- [Activity] When you reach the records below, output every one exactly as written but leave out any pictures.

- [Data for review]
====

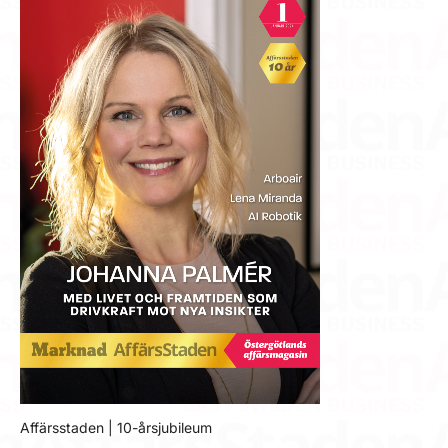
Affärsstaden | 10-årsjubileum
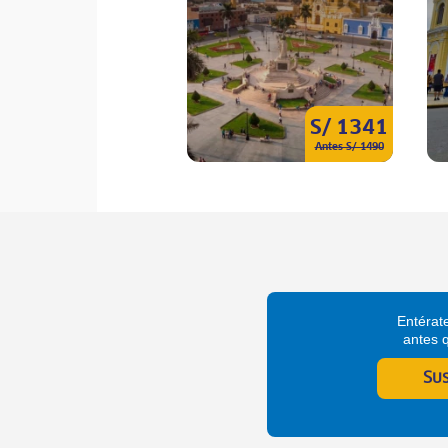
S/ 1341
Antes S/ 1490
Entérate
antes 
Su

====

- [Task result]
Affärsstaden | 10-årsjubileum
S/ 1341
Antes S/ 1490
Entérate
antes 
Su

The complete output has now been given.